Ashleigh,5/8/2019,500.00
Hunter,8/25/2019,250.00
Steve,10/22/2019,100.00
Heather,7/13/2019,600.00
Sarah,10/5/2019,50.00
Alice,5/5/2019,6000.00
Andy,1/8/2015,2.00
'@ | Convertfrom-Csv


$results = foreach ($DataSet01 in $CSVData01) {
    $DataSet02 = $CSVData02 | Where-Object {$DataSet01.name -eq $_.name}

    [PSCustomObject]@{
        name       = $DataSet01.name
        start_date = $DataSet01.start_date
        end_date   = $DataSet01.end_date
        rehire     = $DataSet02.rehire
        bonus      = $DataSet02.bonus
    }
}

#Get the other object and Select-Object generates a new PSObject that matches the schema returned in $results
$noMatch = $CSVData02 | 
           Where{$results.Name -notcontains $_.Name} | 
           Select name, start_date, end_date, rehire, bonus

#Create an empty array and then add both schemas
$joined = @()
$joined += $results
$joined += $noMatch

'Matched: {0}' -f $results.Count
'Not Matched: {0}' -f $noMatch.Count
'Joined: {0}' -f $joined.Count

$joined | Format-Table

Thank y’all so much!

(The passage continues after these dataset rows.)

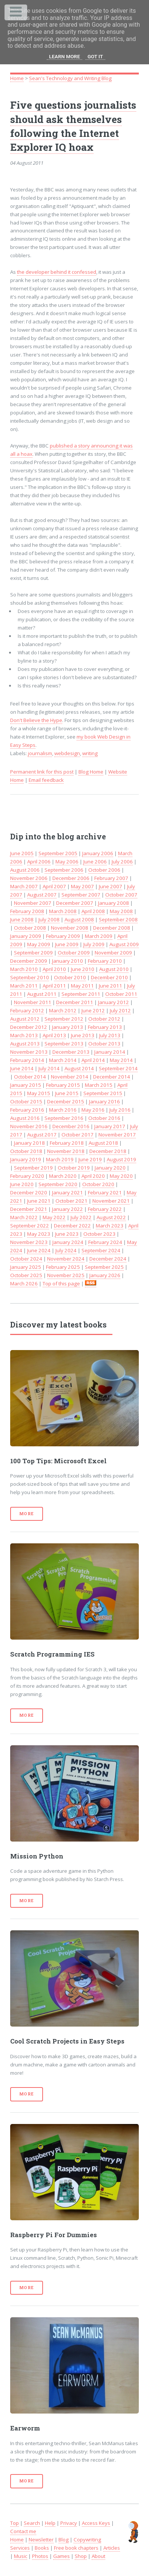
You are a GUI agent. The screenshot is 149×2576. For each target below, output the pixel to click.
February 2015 (63, 1085)
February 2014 (27, 1060)
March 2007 (24, 886)
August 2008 (79, 919)
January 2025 (25, 1267)
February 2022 (105, 1209)
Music (20, 2556)
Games (61, 2556)
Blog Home (90, 771)
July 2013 (109, 1035)
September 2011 (80, 994)
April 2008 (93, 911)
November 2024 (65, 1258)
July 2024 (66, 1250)
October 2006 (104, 869)
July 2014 (49, 1068)
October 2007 (121, 894)
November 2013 (29, 1051)
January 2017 (109, 1126)
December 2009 (28, 960)
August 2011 (42, 994)
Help (50, 2523)
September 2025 (104, 1267)
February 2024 (105, 1242)
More (26, 1513)
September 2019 (33, 1167)
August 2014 (79, 1068)
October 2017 (77, 1134)
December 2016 (70, 1126)
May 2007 (82, 886)
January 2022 (67, 1209)
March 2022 (24, 1217)
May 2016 (92, 1109)
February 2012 (27, 1010)
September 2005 (57, 853)
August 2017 (42, 1134)
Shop (81, 2556)
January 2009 (25, 936)
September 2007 (80, 894)
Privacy (68, 2523)
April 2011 (54, 985)
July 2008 (49, 919)
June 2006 (95, 861)
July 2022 (81, 1217)
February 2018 (67, 1142)
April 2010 (54, 969)
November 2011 (32, 1002)
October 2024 (26, 1258)
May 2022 (54, 1217)
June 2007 (110, 886)
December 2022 (72, 1225)
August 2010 (114, 969)
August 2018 (103, 1142)
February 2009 (63, 936)
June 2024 (39, 1250)
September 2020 (57, 1184)
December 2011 (74, 1002)
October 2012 (104, 1018)
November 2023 (29, 1242)
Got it (95, 56)
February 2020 (27, 1176)
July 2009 (93, 944)
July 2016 (120, 1109)
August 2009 (124, 944)
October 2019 (74, 1167)
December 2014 (111, 1076)
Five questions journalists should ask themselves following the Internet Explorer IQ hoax (73, 125)
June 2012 (93, 1010)
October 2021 (71, 1200)
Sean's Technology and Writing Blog (70, 78)
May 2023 (38, 1233)
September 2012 (64, 1018)
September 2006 (64, 869)
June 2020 (22, 1184)
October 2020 (98, 1184)
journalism (40, 753)
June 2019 (90, 1159)
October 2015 (26, 1101)
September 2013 (64, 1043)
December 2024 (107, 1258)
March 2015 (98, 1085)
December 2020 (28, 1192)
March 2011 (24, 985)
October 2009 (74, 952)
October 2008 (30, 927)
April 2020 (93, 1176)
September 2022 (29, 1225)
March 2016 (63, 1109)
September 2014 (118, 1068)
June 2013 (82, 1035)
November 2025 (65, 1275)
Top (14, 2523)
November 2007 (32, 903)
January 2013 (67, 1027)
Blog (63, 2539)
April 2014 (93, 1060)
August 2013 (25, 1043)
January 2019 (25, 1159)
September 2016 (64, 1118)
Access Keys (96, 2523)
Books (42, 2547)
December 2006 (70, 878)
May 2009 (38, 944)
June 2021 (39, 1200)
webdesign (67, 753)
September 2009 (33, 952)
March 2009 (98, 936)
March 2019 (60, 1159)
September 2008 (118, 919)
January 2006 (97, 853)
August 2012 (25, 1018)
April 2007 (54, 886)
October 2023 (99, 1233)
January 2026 (104, 1275)
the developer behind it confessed (56, 272)
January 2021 (67, 1192)
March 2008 (63, 911)
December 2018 (107, 1151)
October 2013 (104, 1043)
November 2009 (113, 952)
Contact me (23, 2531)
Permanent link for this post (42, 771)
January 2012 (113, 1002)
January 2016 (104, 1101)
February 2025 (63, 1267)
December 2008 (111, 927)
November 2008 (69, 927)
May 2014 (121, 1060)
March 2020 (63, 1176)
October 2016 (104, 1118)
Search (32, 2523)
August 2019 (121, 1159)
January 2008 (113, 903)
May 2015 (38, 1093)
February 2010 (105, 960)
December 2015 (65, 1101)
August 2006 (25, 869)
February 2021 (105, 1192)
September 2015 (102, 1093)
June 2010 (82, 969)
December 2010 (109, 977)
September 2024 (100, 1250)
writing (90, 753)
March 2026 (24, 1283)
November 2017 (117, 1134)
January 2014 (109, 1051)
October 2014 (30, 1076)
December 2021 (28, 1209)
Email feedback (46, 780)
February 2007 (111, 878)
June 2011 (110, 985)
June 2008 (22, 919)
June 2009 (66, 944)
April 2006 (39, 861)
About (98, 2556)
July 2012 (120, 1010)
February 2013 (105, 1027)
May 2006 (66, 861)
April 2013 (54, 1035)
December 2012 (28, 1027)
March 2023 (109, 1225)
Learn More (64, 56)
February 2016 (27, 1109)
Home (17, 78)
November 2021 (111, 1200)
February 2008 (27, 911)
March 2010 (24, 969)
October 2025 (26, 1275)
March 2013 (24, 1035)
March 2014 (63, 1060)
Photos (40, 2556)
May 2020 (121, 1176)
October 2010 (70, 977)
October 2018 (26, 1151)
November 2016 (29, 1126)
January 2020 (110, 1167)
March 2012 (63, 1010)
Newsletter (41, 2539)
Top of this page (61, 1283)
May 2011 (82, 985)
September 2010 (29, 977)
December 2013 (70, 1051)
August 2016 (25, 1118)
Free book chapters (76, 2547)
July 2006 (122, 861)
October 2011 (121, 994)
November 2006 (29, 878)
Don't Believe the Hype (36, 720)
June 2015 (66, 1093)
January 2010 (67, 960)
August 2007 (42, 894)
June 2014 (22, 1068)
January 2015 (25, 1085)
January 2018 (29, 1142)
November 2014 (69, 1076)
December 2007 (74, 903)
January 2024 (67, 1242)
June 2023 (66, 1233)
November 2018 (65, 1151)
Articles (111, 2547)
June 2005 (22, 853)
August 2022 (111, 1217)
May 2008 (121, 911)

You really are community heroes!

I hope it’s alright to expand on this thread a little. I’m trying to accomplish the same thing, only at a much larger scale.

I have CSVs that I’m importing with close to 50k rows (Or in this case, unique users).

Importing the CSVs only takes about a second, but after that it gets stuck.

Normaly you would create your own new thread for your question and reference this thread with a link if needed.

It’s gonna be hard to give a reasonable advice if you do not show your code.